She lifted the painful foot off the ground.
He sighed and looked exasperated and bored at the same time. ‘Then getting the sand out would seem like a solution.’
Childishly, she wanted to refuse. But his suggestion, even if it was couched as an order, made common sense.
‘You don’t have to wait,’ she said as she lowered herself onto a large smooth rock, taking care not to crush the alpine plant with its spikes of orange flowers that was crawling over it. ‘I’ll catch you up.’
She added a silent postscript—Not!
She was curling up her leg to loosen the buckle across her foot when he dropped into a casual squat beside her. She felt a flare of alarm as his dark face came level with her own and thought,What do you not understand about ‘I’ll catch you up’?
How, she wondered, casting him a look through her lashes, could anyone look so elegant when they had to be squelching?
After a moment she reacted to his imperative gesture and his look of impatience and extended her foot, reluctance etched into her face and the action.
She sat immobile, breathing shallowly as he took the sandal by the heel and drew it over her narrow foot.
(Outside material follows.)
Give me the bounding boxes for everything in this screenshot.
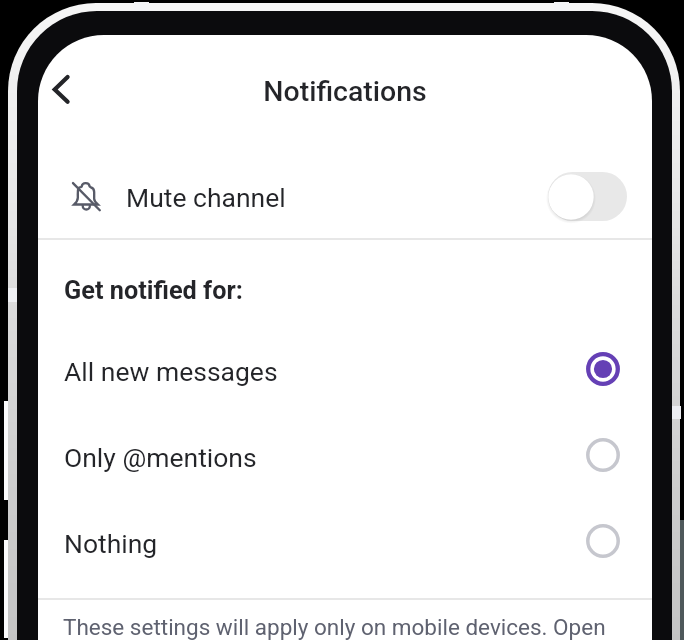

Dropping it, he held her foot, turning it lightly from side to side, seeing the red inflamed area under the crusting of damp and drying sand.
The clicking sound of his tongue suggested to Grace that he thought she had done it on purpose, just to irritate him, but nothing could have been more gentle or clinical than his touch as he brushed the sand away, exposing a small blister below the protrusion of her ankle and a wider reddened area on the pale blue veined skin.
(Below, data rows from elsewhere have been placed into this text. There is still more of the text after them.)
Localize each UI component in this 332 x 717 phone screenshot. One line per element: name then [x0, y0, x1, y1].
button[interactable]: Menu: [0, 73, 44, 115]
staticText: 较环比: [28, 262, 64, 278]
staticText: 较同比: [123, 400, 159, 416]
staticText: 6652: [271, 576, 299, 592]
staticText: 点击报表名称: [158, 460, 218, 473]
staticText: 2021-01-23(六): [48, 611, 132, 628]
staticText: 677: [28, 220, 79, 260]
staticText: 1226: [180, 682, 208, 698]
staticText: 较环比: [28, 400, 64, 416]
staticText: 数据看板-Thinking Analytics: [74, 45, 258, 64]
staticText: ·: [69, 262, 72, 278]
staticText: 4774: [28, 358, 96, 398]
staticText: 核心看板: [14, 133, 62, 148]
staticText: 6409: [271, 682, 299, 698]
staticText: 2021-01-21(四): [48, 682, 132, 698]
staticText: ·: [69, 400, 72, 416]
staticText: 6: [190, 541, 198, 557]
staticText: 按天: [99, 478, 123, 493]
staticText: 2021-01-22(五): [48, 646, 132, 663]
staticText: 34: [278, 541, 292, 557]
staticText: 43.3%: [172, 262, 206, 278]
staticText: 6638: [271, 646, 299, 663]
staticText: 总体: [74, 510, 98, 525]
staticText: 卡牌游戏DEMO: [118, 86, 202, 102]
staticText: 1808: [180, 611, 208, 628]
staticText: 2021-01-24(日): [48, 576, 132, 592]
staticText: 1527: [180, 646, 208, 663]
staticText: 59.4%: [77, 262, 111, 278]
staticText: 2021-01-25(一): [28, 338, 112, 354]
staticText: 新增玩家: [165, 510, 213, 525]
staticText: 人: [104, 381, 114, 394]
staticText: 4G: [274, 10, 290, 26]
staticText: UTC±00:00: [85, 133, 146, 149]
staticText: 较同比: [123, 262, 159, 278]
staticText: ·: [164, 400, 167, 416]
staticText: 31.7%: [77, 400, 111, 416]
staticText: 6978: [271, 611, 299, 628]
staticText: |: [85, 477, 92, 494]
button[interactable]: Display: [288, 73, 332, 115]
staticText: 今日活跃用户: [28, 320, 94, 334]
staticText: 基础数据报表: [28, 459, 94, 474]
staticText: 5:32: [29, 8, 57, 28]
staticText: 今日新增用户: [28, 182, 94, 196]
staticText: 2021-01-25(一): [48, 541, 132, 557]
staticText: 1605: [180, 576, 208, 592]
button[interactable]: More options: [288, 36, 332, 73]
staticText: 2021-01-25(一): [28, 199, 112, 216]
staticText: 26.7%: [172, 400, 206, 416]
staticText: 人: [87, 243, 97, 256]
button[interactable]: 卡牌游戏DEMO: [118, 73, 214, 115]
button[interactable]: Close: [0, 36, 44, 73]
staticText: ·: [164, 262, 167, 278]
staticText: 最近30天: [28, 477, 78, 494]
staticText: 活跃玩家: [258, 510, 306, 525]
His job was done, but he didn’t release her foot, and neither did Grace withdraw it. She was experiencing a strange, not-quite-there, drugged dreamy sensation as his long square-tipped fingers moved over the delicate bones of her foot almost as though he was memorising them.
Grace’s breath came in short, shallow, staccato gasps. She was unable to see his face so she stared at the top of his dark head. The sun was already starting to dry the glossy raven strands, but she felt sure that had she sunk her hands into the abundant growth it would have been wet against his scalp.
She wouldn’t, obviously.
Her flexing fingertips didn’t seem to hear the message. She had actually half extended her hand when he dropped her foot abruptly and sank back on his heels, grabbing her sandal and handing it to her.
As if released from a spell, Grace started to breathe again, the heat that had expanded in her belly putting colour in her pale cheeks.
She snatched the sandal from his hand, reacting to some inbuilt protective instinct and taking care not to make contact with his fingers.
‘I have some plasters in my room...fast healing for blisters,’ she babbled inanely as she thrust her foot back into her sandal. And then, in case he thought she was asking him to help, she added far too brightly, ‘I’m quite a dab hand with plasters...medical training and all...’
She was addressing her flow of words to her feet and not the man beside her.
She began to struggle to her feet, pretending she had not seen the hand extended to her, which was quickly dropped as its owner stood back to watch her.
Stubborn, hard-headed little witch.
‘I hope you are not expecting me to carry you?’ he said.
His hooded gaze slid down her slim, supple curves, moulded by saturated clothing, and he made the mistake of allowing the memory of how she had felt warm and soft in his arms to surface and taunt him.
Seven and a half stone wet and encrusted with sand... An image formed in his head of removing not just the sand on her slender foot but from her entire body...the smooth supple expanses and the secret crevices.
He dropped his hand and rose abruptly to his feet. He knew there was no water available that would cool the heat that hardened his body.
‘I think I’ll manage,’ she said, addressing her dry retort to the left side of shoulder.
But somehow she encountered his eyes, dark and—
The expression in them and the damped-down heat in their darkness made her stomach muscles quiver violently.
It was not one of the search parties that Marta had sent out that found them but Marta herself, and she listened to the story of the grotto delivered by Theo with an expression of horror on her face.
Grace stood passively listening to the interchange and shot him a fulminating glare. He might have played down his own heroism, but he had definitely played up her helplessness and stupidity.
The older woman looked white with shock as she took Grace’s arm, and Grace experienced a spasm of guilt.